Activity:
Check each line of the data below for the word "sure", then extract the ones that have it.

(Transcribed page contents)
+ + + + + + +
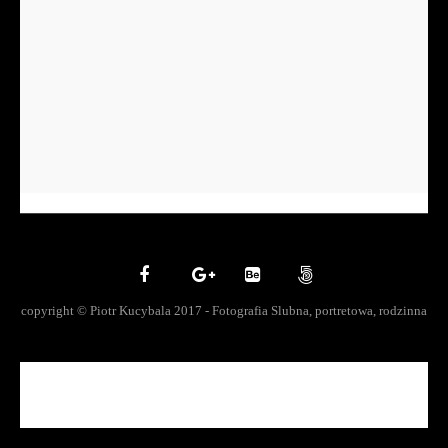
copyright © Piotr Kucybala 2017 - Fotografia Slubna, portretowa, rodzinna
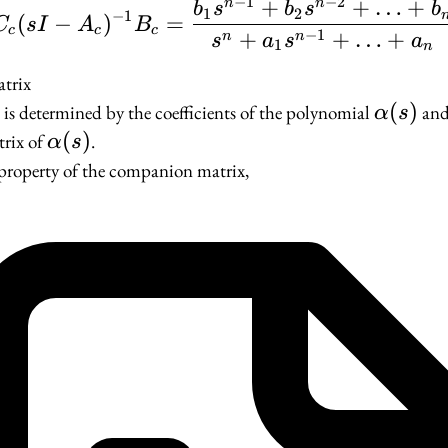
−
1
−
2
+
+
…
+
n
n
C_c(sI - A_c)^{-1}B_c
b
s
b
s
b
1
2
−
1
(
−
)
=
C
s
I
A
B
c
c
c
−
1
+
+
…
+
n
n
s
a
s
a
1
n
trix
c
\alpha(
(
)
is determined by the coefficients of the polynomial
and 
α
s
\alpha(s)
(
)
rix of
.
α
s
 property of the companion matrix,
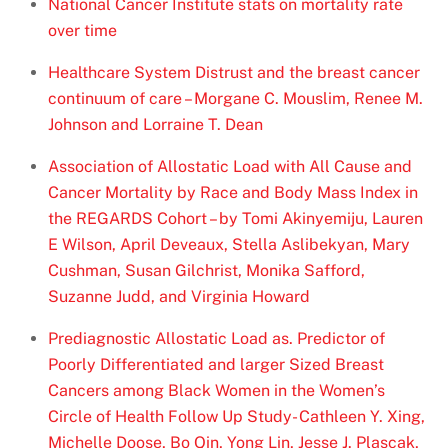
National Cancer Institute stats on mortality rate
over time
Healthcare System Distrust and the breast cancer
continuum of care – Morgane C. Mouslim, Renee M.
Johnson and Lorraine T. Dean
Association of Allostatic Load with All Cause and
Cancer Mortality by Race and Body Mass Index in
the REGARDS Cohort – by Tomi Akinyemiju, Lauren
E Wilson, April Deveaux, Stella Aslibekyan, Mary
Cushman, Susan Gilchrist, Monika Safford,
Suzanne Judd, and Virginia Howard
Prediagnostic Allostatic Load as. Predictor of
Poorly Differentiated and larger Sized Breast
Cancers among Black Women in the Women’s
Circle of Health Follow Up Study- Cathleen Y. Xing,
Michelle Doose, Bo Qin, Yong Lin, Jesse J. Plascak,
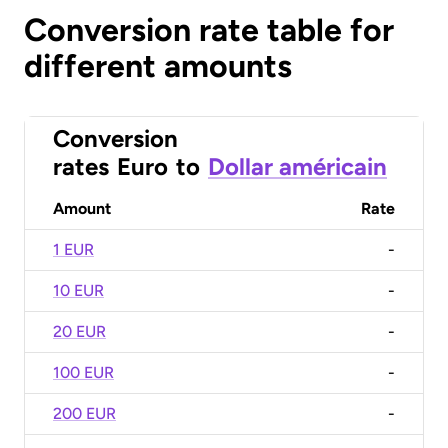
Conversion rate table for
different amounts
Conversion
rates
Euro
to
Dollar américain
Amount
Rate
1 EUR
-
10 EUR
-
20 EUR
-
100 EUR
-
200 EUR
-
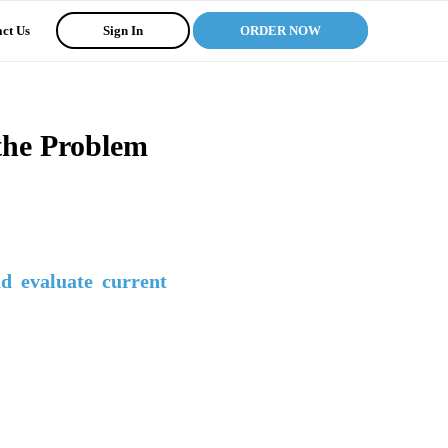
ct Us
Sign In
ORDER NOW
 the Problem
nd evaluate current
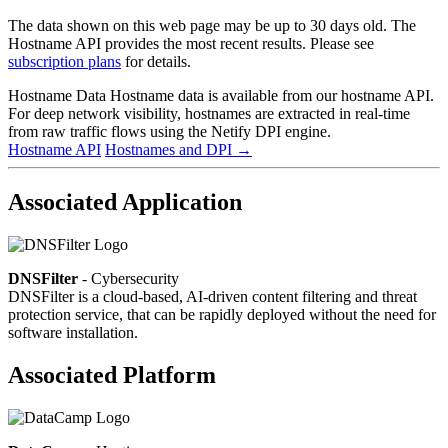
The data shown on this web page may be up to 30 days old. The
Hostname API provides the most recent results. Please see
subscription plans
for details.
Hostname Data
Hostname data is available from our hostname API.
For deep network visibility, hostnames are extracted in real-time
from raw traffic flows using the Netify DPI engine.
Hostname API
Hostnames and DPI
→
Associated Application
DNSFilter
- Cybersecurity
DNSFilter is a cloud-based, AI-driven content filtering and threat
protection service, that can be rapidly deployed without the need for
software installation.
Associated Platform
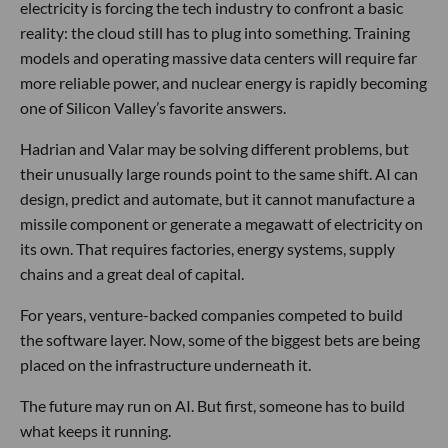
electricity is forcing the tech industry to confront a basic
reality: the cloud still has to plug into something. Training
models and operating massive data centers will require far
more reliable power, and nuclear energy is rapidly becoming
one of Silicon Valley’s favorite answers.
Hadrian and Valar may be solving different problems, but
their unusually large rounds point to the same shift. AI can
design, predict and automate, but it cannot manufacture a
missile component or generate a megawatt of electricity on
its own. That requires factories, energy systems, supply
chains and a great deal of capital.
For years, venture-backed companies competed to build
the software layer. Now, some of the biggest bets are being
placed on the infrastructure underneath it.
The future may run on AI. But first, someone has to build
what keeps it running.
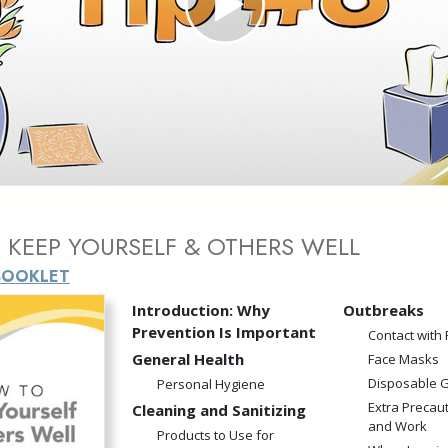
Play
Video
KEEP YOURSELF & OTHERS WELL
BOOKLET
Introduction: Why
Outbreaks
Prevention Is Important
Contact with
General Health
Face Masks
Disposable 
Personal Hygiene
Extra Precau
Cleaning and Sanitizing
and Work
Products to Use for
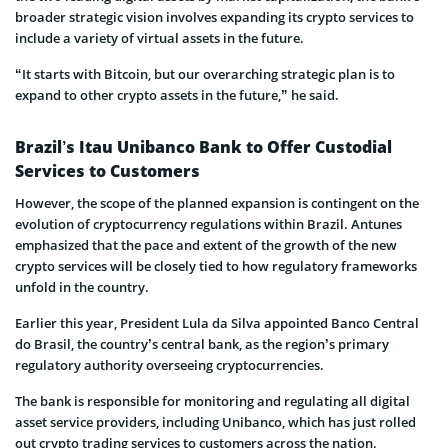
broader strategic vision involves expanding its crypto services to
include a variety of virtual assets in the future.
“It starts with Bitcoin, but our overarching strategic plan is to
expand to other crypto assets in the future,” he said.
Brazil’s Itau Unibanco Bank to Offer Custodial
Services to Customers
However, the scope of the planned expansion is contingent on the
evolution of cryptocurrency regulations within Brazil. Antunes
emphasized that the pace and extent of the growth of the new
crypto services will be closely tied to how regulatory frameworks
unfold in the country.
Earlier this year, President Lula da Silva appointed Banco Central
do Brasil, the country’s central bank, as the region’s primary
regulatory authority overseeing cryptocurrencies.
The bank is responsible for monitoring and regulating all digital
asset service providers, including Unibanco, which has just rolled
out crypto trading services to customers across the nation.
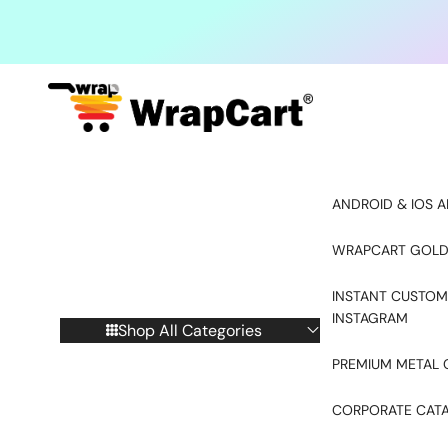
Skip to content
ANDROID & IOS A
WRAPCART GOLD
INSTANT CUSTOM
INSTAGRAM
Shop All Categories
PREMIUM METAL 
CORPORATE CAT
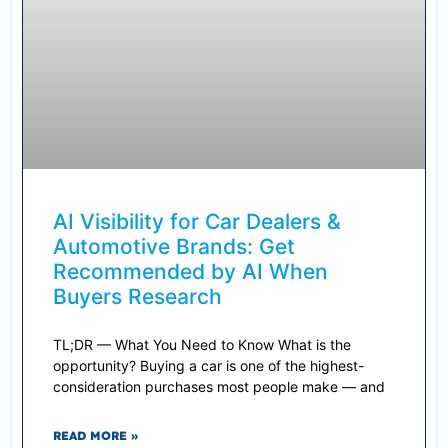
AI Visibility for Car Dealers &
Automotive Brands: Get
Recommended by AI When
Buyers Research
TL;DR — What You Need to Know What is the
opportunity? Buying a car is one of the highest-
consideration purchases most people make — and
READ MORE »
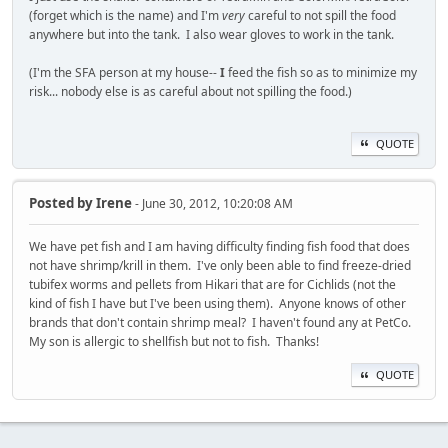
(forget which is the name) and I'm
very
careful to not spill the food
anywhere but into the tank. I also wear gloves to work in the tank.
(I'm the SFA person at my house--
I
feed the fish so as to minimize my
risk... nobody else is as careful about not spilling the food.)
QUOTE
Posted by
Irene
- June 30, 2012, 10:20:08 AM
We have pet fish and I am having difficulty finding fish food that does
not have shrimp/krill in them. I've only been able to find freeze-dried
tubifex worms and pellets from Hikari that are for Cichlids (not the
kind of fish I have but I've been using them). Anyone knows of other
brands that don't contain shrimp meal? I haven't found any at PetCo.
My son is allergic to shellfish but not to fish. Thanks!
QUOTE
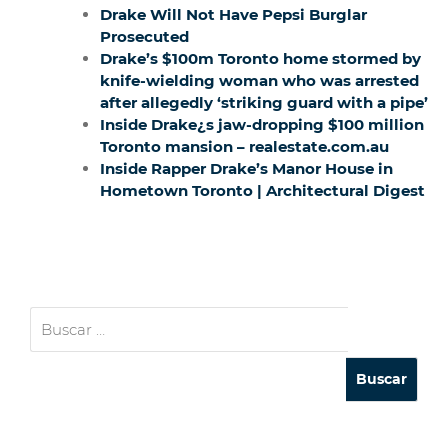
Drake Will Not Have Pepsi Burglar
Prosecuted
Drake’s $100m Toronto home stormed by
knife-wielding woman who was arrested
after allegedly ‘striking guard with a pipe’
Inside Drake¿s jaw-dropping $100 million
Toronto mansion – realestate.com.au
Inside Rapper Drake’s Manor House in
Hometown Toronto | Architectural Digest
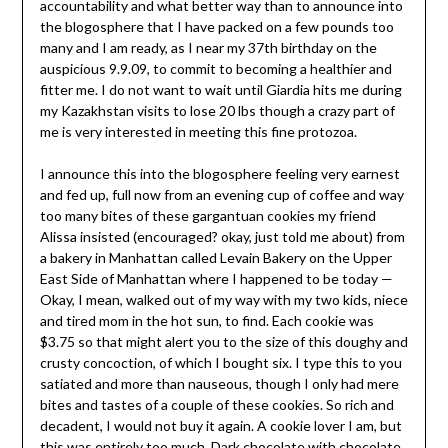
accountability and what better way than to announce into
the blogosphere that I have packed on a few pounds too
many and I am ready, as I near my 37th birthday on the
auspicious 9.9.09, to commit to becoming a healthier and
fitter me. I do not want to wait until Giardia hits me during
my Kazakhstan visits to lose 20 lbs though a crazy part of
me is very interested in meeting this fine protozoa.
I announce this into the blogosphere feeling very earnest
and fed up, full now from an evening cup of coffee and way
too many bites of these gargantuan cookies my friend
Alissa insisted (encouraged? okay, just told me about) from
a bakery in Manhattan called Levain Bakery on the Upper
East Side of Manhattan where I happened to be today —
Okay, I mean, walked out of my way with my two kids, niece
and tired mom in the hot sun, to find. Each cookie was
$3.75 so that might alert you to the size of this doughy and
crusty concoction, of which I bought six. I type this to you
satiated and more than nauseous, though I only had mere
bites and tastes of a couple of these cookies. So rich and
decadent, I would not buy it again. A cookie lover I am, but
this was entirely too much. Dark chocolate with chocolate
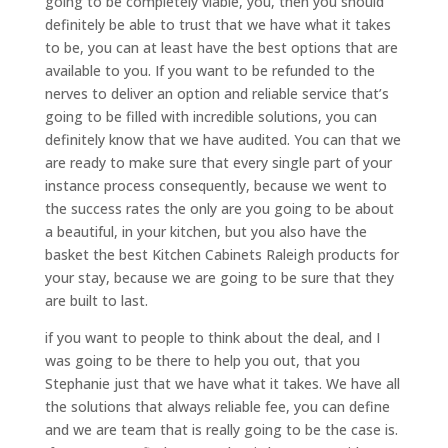
going to be completely viable, you, then you should
definitely be able to trust that we have what it takes
to be, you can at least have the best options that are
available to you. If you want to be refunded to the
nerves to deliver an option and reliable service that’s
going to be filled with incredible solutions, you can
definitely know that we have audited. You can that we
are ready to make sure that every single part of your
instance process consequently, because we went to
the success rates the only are you going to be about
a beautiful, in your kitchen, but you also have the
basket the best Kitchen Cabinets Raleigh products for
your stay, because we are going to be sure that they
are built to last.
if you want to people to think about the deal, and I
was going to be there to help you out, that you
Stephanie just that we have what it takes. We have all
the solutions that always reliable fee, you can define
and we are team that is really going to be the case is.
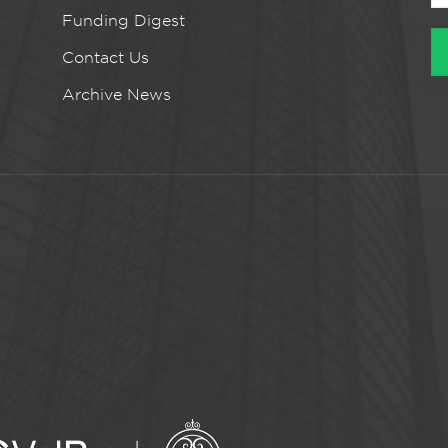
Funding Digest
Contact Us
Archive News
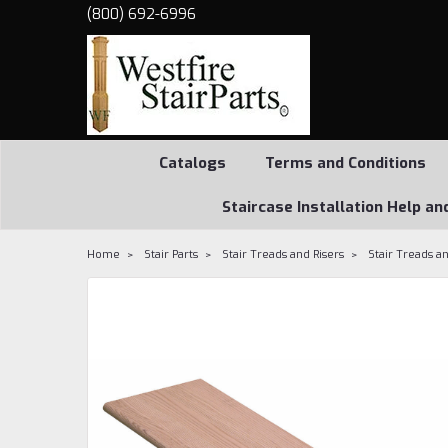
(800) 692-6996
Catalogs
Terms and Conditions
Staircase Installation Help an
Home
Stair Parts
Stair Treads and Risers
Stair Treads an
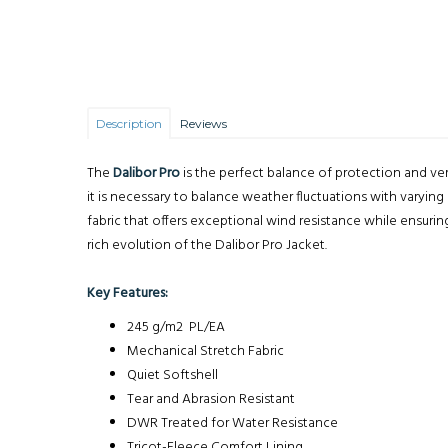
Description
Reviews
The
Dalibor Pro
is the perfect balance of protection and ve
it is necessary to balance weather fluctuations with varying
fabric that offers exceptional wind resistance while ensurin
rich evolution of the Dalibor Pro Jacket.
Key Features:
245 g/m2 PL/EA
Mechanical Stretch Fabric
Quiet Softshell
Tear and Abrasion Resistant
DWR Treated for Water Resistance
Tricot-Fleece Comfort Lining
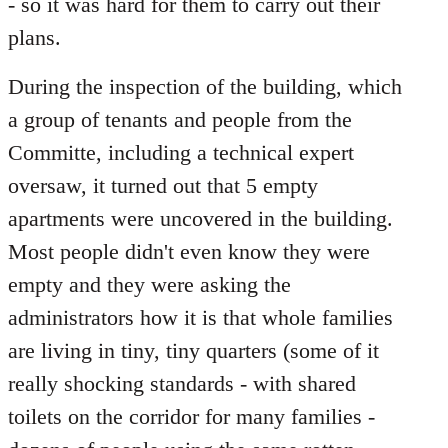
- so it was hard for them to carry out their
plans.
During the inspection of the building, which
a group of tenants and people from the
Committe, including a technical expert
oversaw, it turned out that 5 empty
apartments were uncovered in the building.
Most people didn't even know they were
empty and they were asking the
administrators how it is that whole families
are living in tiny, tiny quarters (some of it
really shocking standards - with shared
toilets on the corridor for many families -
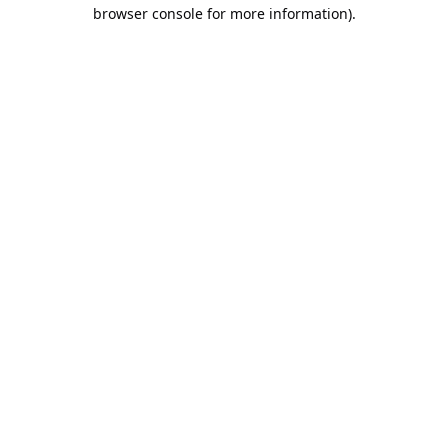
browser console for more information).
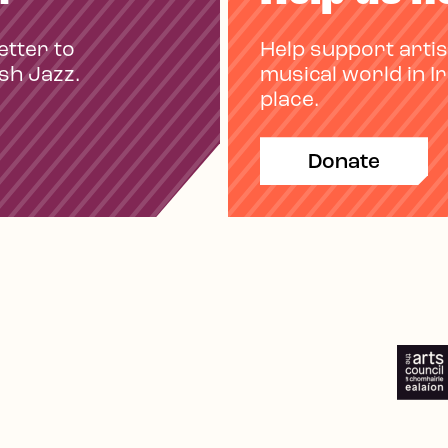
etter to
Help support artis
ish Jazz.
musical world in I
place.
Donate
e
Spotify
+ + + + + + +
Solution to the exercise:
are ready to make sure that every single part of your
your stay, because we are going to be sure that they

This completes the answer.